[Problem to solve]: Search the records for the word "para" and report each line that has it.

Source data:
---------------
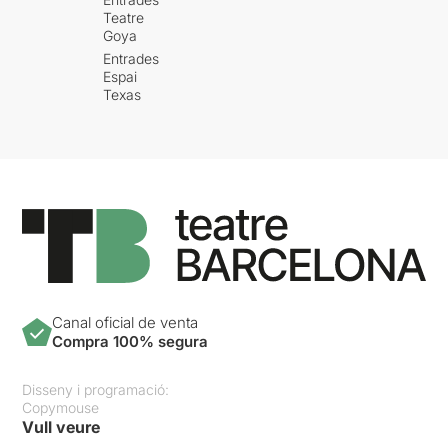
Teatre
Goya
Entrades
Espai
Texas
Canal oficial de venta
Compra 100% segura
Disseny i programació:
Copymouse
Vull veure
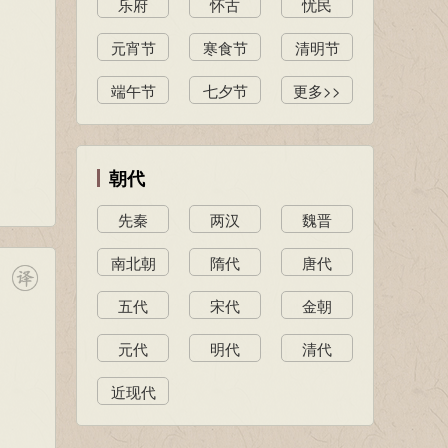
乐府
怀古
忧民
元宵节
寒食节
清明节
端午节
七夕节
更多>>
朝代
先秦
两汉
魏晋
南北朝
隋代
唐代
五代
宋代
金朝
元代
明代
清代
近现代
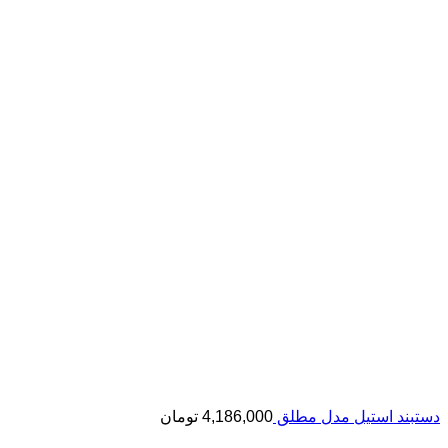
دستبند استیل مدل مطلق
4,186,000
تومان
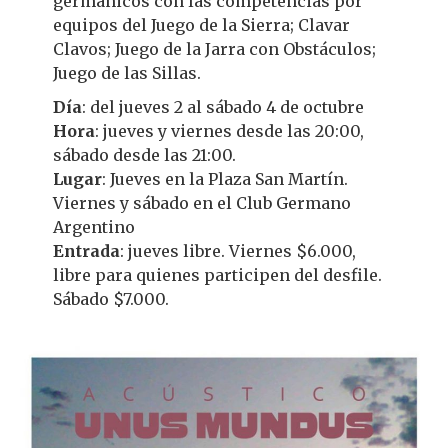
germánicos con las competencias por
equipos del Juego de la Sierra; Clavar
Clavos; Juego de la Jarra con Obstáculos;
Juego de las Sillas.
Día
: del jueves 2 al sábado 4 de octubre
Hora
: jueves y viernes desde las 20:00,
sábado desde las 21:00.
Lugar
: Jueves en la Plaza San Martín.
Viernes y sábado en el Club Germano
Argentino
Entrada
: jueves libre. Viernes $6.000,
libre para quienes participen del desfile.
Sábado $7.000.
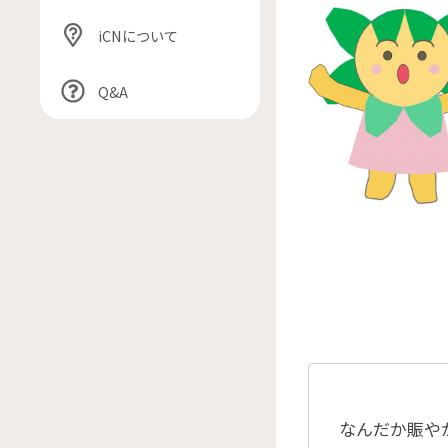
iCNについて
Q&A
なんだか賑や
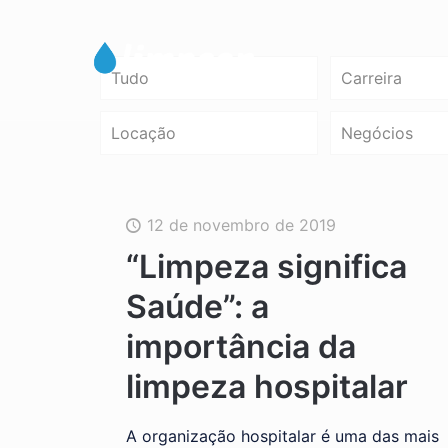
Tudo
Carreira
Locação
Negócios
12 de novembro de 2019
“Limpeza significa
Saúde”: a
importância da
limpeza hospitalar
A organização hospitalar é uma das mais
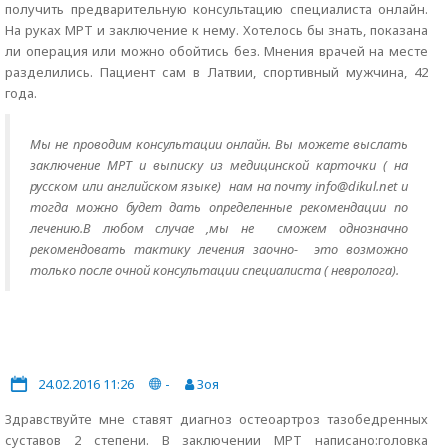
получить предварительную консультацию специалиста онлайн.
На руках МРТ и заключение к нему. Хотелось бы знать, показана
ли операция или можно обойтись без. Мнения врачей на месте
разделились. Пациент сам в Латвии, спортивный мужчина, 42
года.
Мы не проводим консультации онлайн. Вы можете выслать
заключение МРТ и выписку из медицинской карточки ( на
русском или английском языке) нам на почту info@dikul.net и
тогда можно будет дать определенные рекомендации по
лечению.В любом случае ,мы не сможем однозначно
рекомендовать тактику лечения заочно- это возможно
только после очной консультации специалиста ( невролога).
24.02.2016 11:26
-
Зоя
Здравствуйте мне ставят диагноз остеоартроз тазобедренных
суставов 2 степени. В заключении МРТ написано:головка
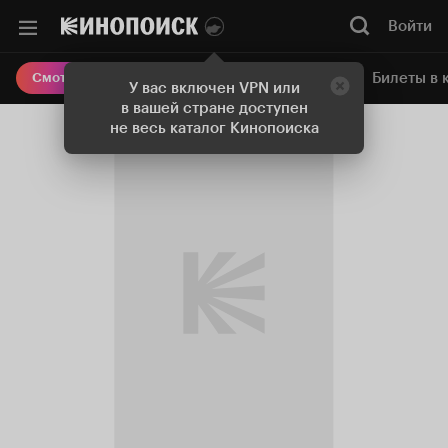
Войти
Онлайн-кинотеатр
Билеты в 
Смотреть кино
У вас включен VPN или
в вашей стране доступен
не весь каталог Кинопоиска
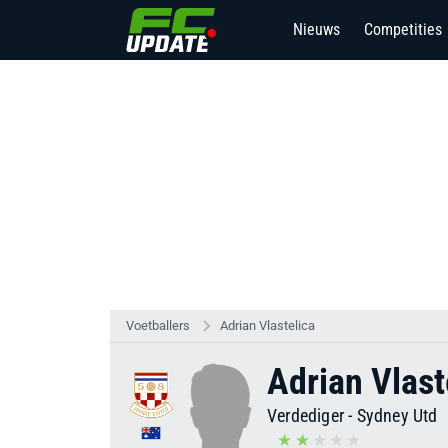
Nieuws
Competities
2
Voetballers
Adrian Vlastelica
Adrian Vlast
Verdediger
-
Sydney Utd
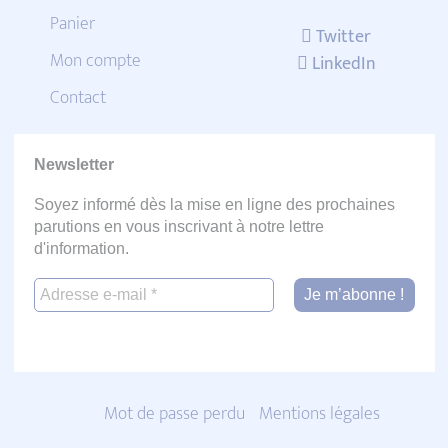
Panier
Twitter
Mon compte
LinkedIn
Contact
Newsletter
Soyez informé dès la mise en ligne des prochaines
parutions en vous inscrivant à notre lettre
d'information.
Mot de passe perdu
Mentions légales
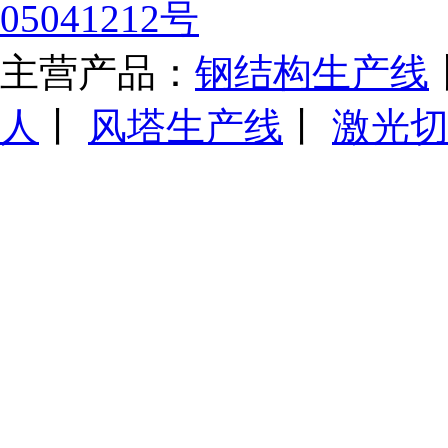
05041212号
主营产品：
钢结构生产线
人
丨
风塔生产线
丨
激光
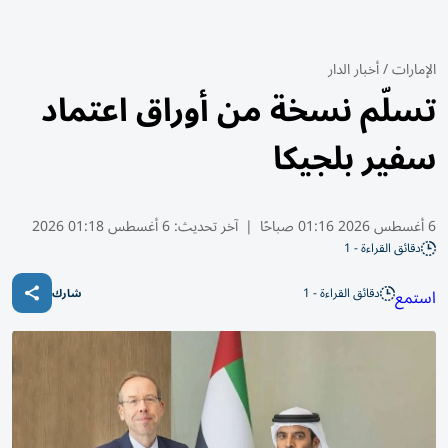
الإمارات
/
أخبار الدار
تسلّم نسخة من أوراق اعتماد
سفير بلجيكا
6 أغسطس 2026 01:16 صباحًا
|
آخر تحديث:
6 أغسطس 01:18 2026
دقائق القراءة - 1
دقائق القراءة - 1
استمع
شارك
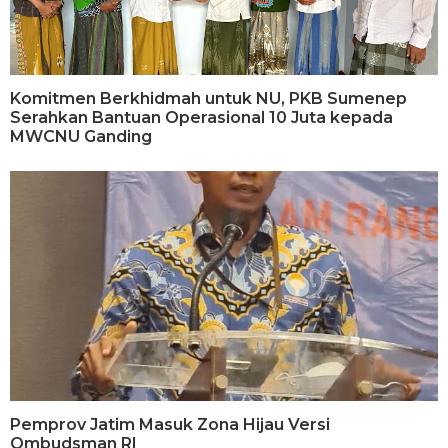
Komitmen Berkhidmah untuk NU, PKB Sumenep
Serahkan Bantuan Operasional 10 Juta kepada
MWCNU Ganding
Pemprov Jatim Masuk Zona Hijau Versi
Ombudsman RI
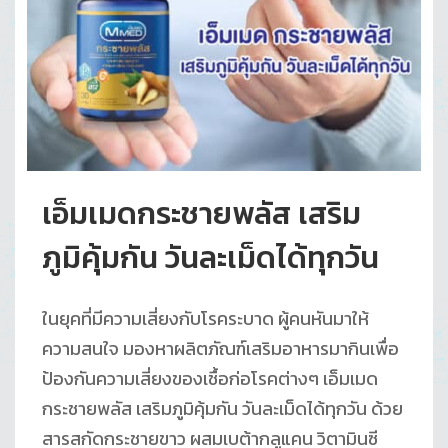
เอ็มเมดกระชายพลัส เสริม
ภูมิคุ้มกัน วันละเม็ดได้ทุกวัน
ในยุคที่มีความเสี่ยงกับโรคระบาด ผู้คนหันมาให้
ความสนใจ มองหาผลิตภัณฑ์เสริมอาหารมากินเพื่อ
ป้องกันความเสี่ยงของเชื้อก่อโรคต่างๆ เอ็มเมด
กระชายพลัส เสริมภูมิคุ้มกัน วันละเม็ดได้ทุกวัน ด้วย
สารสกัดกระชายขาว ผสมเบต้ากลูแคน วิตามินซี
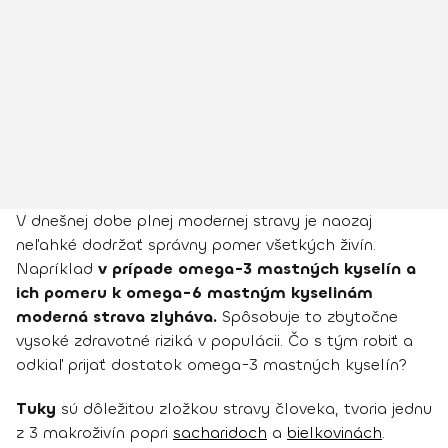
V dnešnej dobe plnej modernej stravy je naozaj
neľahké dodržať správny pomer všetkých živín.
Napríklad
v prípade omega-3 mastných kyselín a
ich pomeru k omega-6 mastným kyselinám
moderná strava zlyháva.
Spôsobuje to zbytočne
vysoké zdravotné riziká v populácii. Čo s tým robiť a
odkiaľ prijať dostatok omega-3 mastných kyselín?
Tuky
sú dôležitou zložkou stravy človeka, tvoria jednu
z 3 makroživín popri
sacharidoch
a
bielkovinách
.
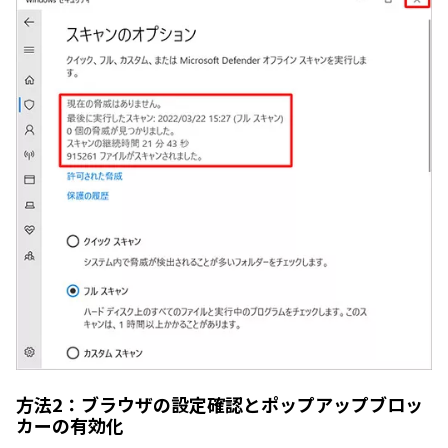
方法2：ブラウザの設定確認とポップアップブロッ
カーの有効化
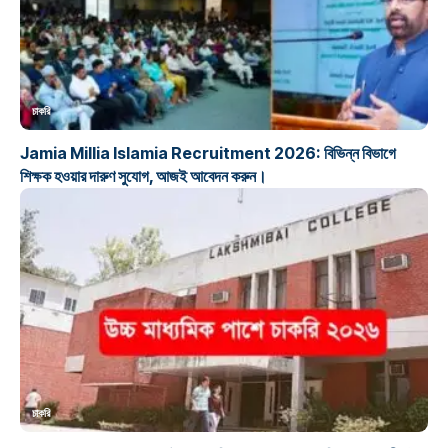
চাকরি
Jamia Millia Islamia Recruitment 2026: বিভিন্ন বিভাগে
শিক্ষক হওয়ার দারুণ সুযোগ, আজই আবেদন করুন।
চাকরি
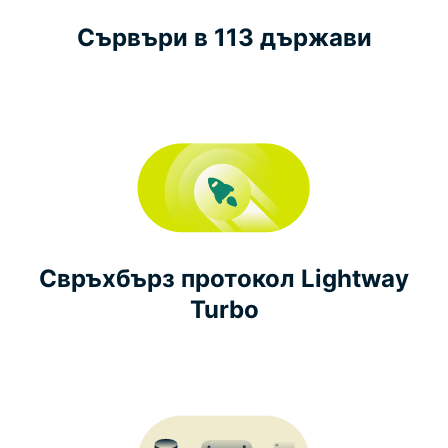
Сървъри в 113 държави
Свръхбърз протокол Lightway
Turbo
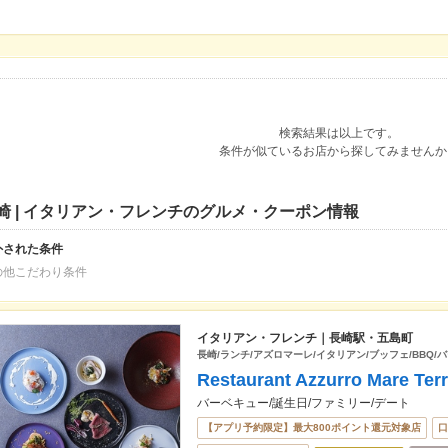
検索結果は以上です。
条件が似ているお店から探してみませんか
崎 | イタリアン・フレンチのグルメ・クーポン情報
外された条件
の他こだわり条件
イタリアン・フレンチ｜長崎駅・五島町
長崎/ランチ/アズロマーレ/イタリアン/ブッフェ/BBQ/
Restaurant Azzurro Mare Te
バーベキュー/誕生日/ファミリー/デート
【アプリ予約限定】最大800ポイント還元対象店
口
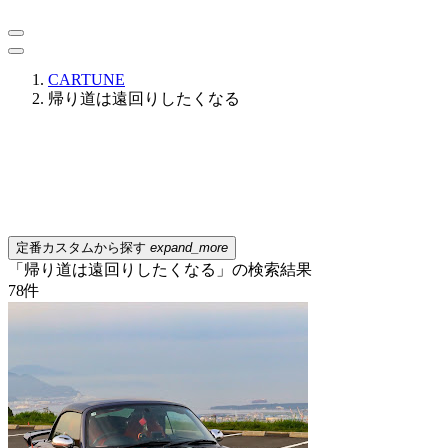
CARTUNE
帰り道は遠回りしたくなる
定番カスタムから探す
expand_more
「帰り道は遠回りしたくなる」の検索結果
78
件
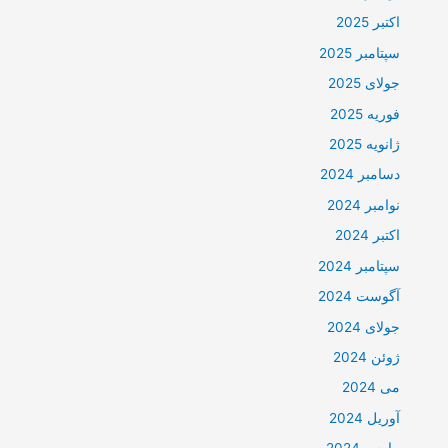
اکتبر 2025
سپتامبر 2025
جولای 2025
فوریه 2025
ژانویه 2025
دسامبر 2024
نوامبر 2024
اکتبر 2024
سپتامبر 2024
آگوست 2024
جولای 2024
ژوئن 2024
می 2024
آوریل 2024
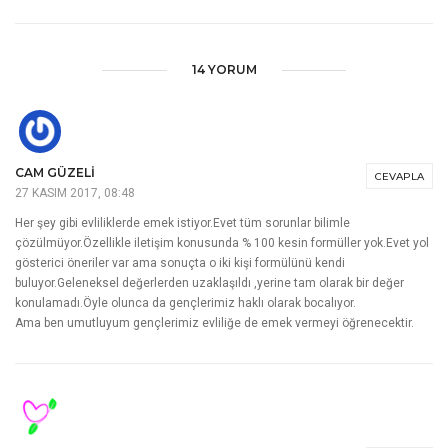
14 YORUM
CAM GÜZELİ
CEVAPLA
27 KASIM 2017, 08:48
Her şey gibi evliliklerde emek istiyor.Evet tüm sorunlar bilimle
çözülmüyor.Özellikle iletişim konusunda % 100 kesin formüller yok.Evet yol
gösterici öneriler var ama sonuçta o iki kişi formülünü kendi
buluyor.Geleneksel değerlerden uzaklaşıldı ,yerine tam olarak bir değer
konulamadı.Öyle olunca da gençlerimiz haklı olarak bocalıyor.
Ama ben umutluyum gençlerimiz evliliğe de emek vermeyi öğrenecektir.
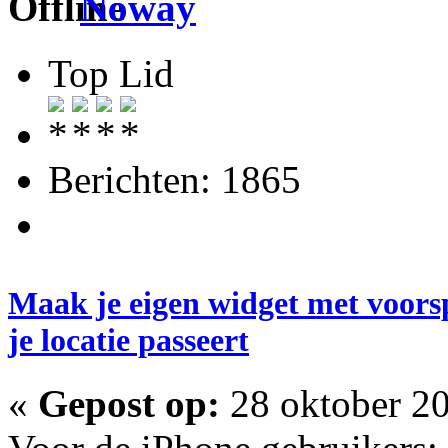
Noway
Top Lid
Berichten: 1865
Maak je eigen widget met voorsp
je locatie passeert
«
Gepost op:
28 oktober 20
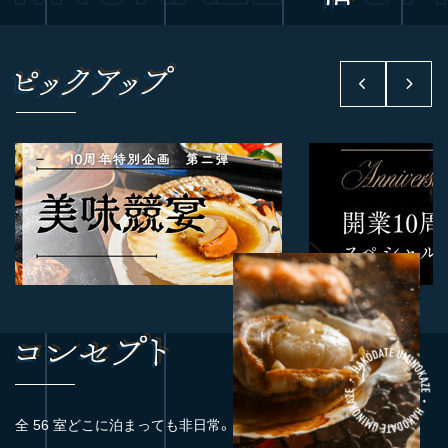
全 56 室どこに泊まっても非日常。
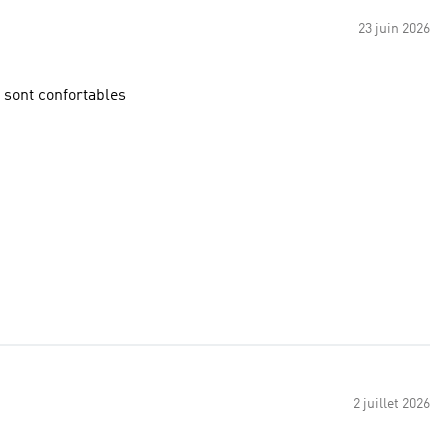
23 juin 2026
s sont confortables
2 juillet 2026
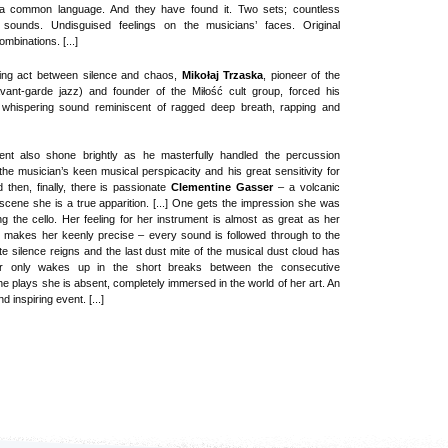
 a common language. And they have found it. Two sets; countless
f sounds. Undisguised feelings on the musicians’ faces. Original
mbinations. [...]
cing act between silence and chaos,
Mikołaj Trzaska
, pioneer of the
ant-garde jazz) and founder of the Miłość cult group, forced his
whispering sound reminiscent of ragged deep breath, rapping and
lent also shone brightly as he masterfully handled the percussion
the musician’s keen musical perspicacity and his great sensitivity for
d then, finally, there is passionate
Clementine Gasser
– a volcanic
scene she is a true apparition. [...] One gets the impression she was
g the cello. Her feeling for her instrument is almost as great as her
 makes her keenly precise – every sound is followed through to the
te silence reigns and the last dust mite of the musical dust cloud has
r only wakes up in the short breaks between the consecutive
 plays she is absent, completely immersed in the world of her art. An
nd inspiring event. [...]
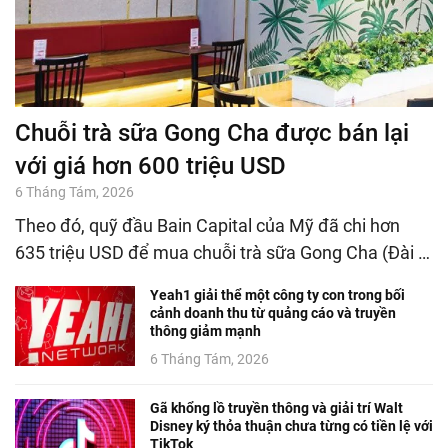
Chuỗi trà sữa Gong Cha được bán lại
với giá hơn 600 triệu USD
6 Tháng Tám, 2026
Theo đó, quỹ đầu Bain Capital của Mỹ đã chi hơn
635 triệu USD để mua chuỗi trà sữa Gong Cha (Đài …
Yeah1 giải thể một công ty con trong bối
cảnh doanh thu từ quảng cáo và truyền
thông giảm mạnh
6 Tháng Tám, 2026
Gã khổng lồ truyền thông và giải trí Walt
Disney ký thỏa thuận chưa từng có tiền lệ với
TikTok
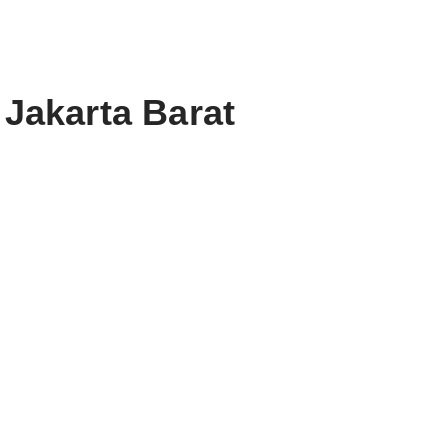
Jakarta Barat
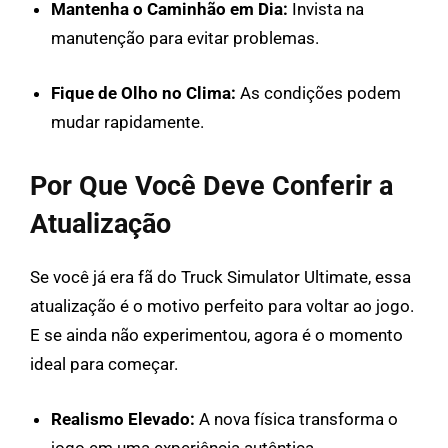
Mantenha o Caminhão em Dia:
Invista na
manutenção para evitar problemas.
Fique de Olho no Clima:
As condições podem
mudar rapidamente.
Por Que Você Deve Conferir a
Atualização
Se você já era fã do Truck Simulator Ultimate, essa
atualização é o motivo perfeito para voltar ao jogo.
E se ainda não experimentou, agora é o momento
ideal para começar.
Realismo Elevado:
A nova física transforma o
jogo em uma experiência autêntica.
---------------
[Output for this task]:
libre para quienes participen del desfile.
manutenção para evitar problemas.
atualização é o motivo perfeito para voltar ao jogo.
ideal para começar.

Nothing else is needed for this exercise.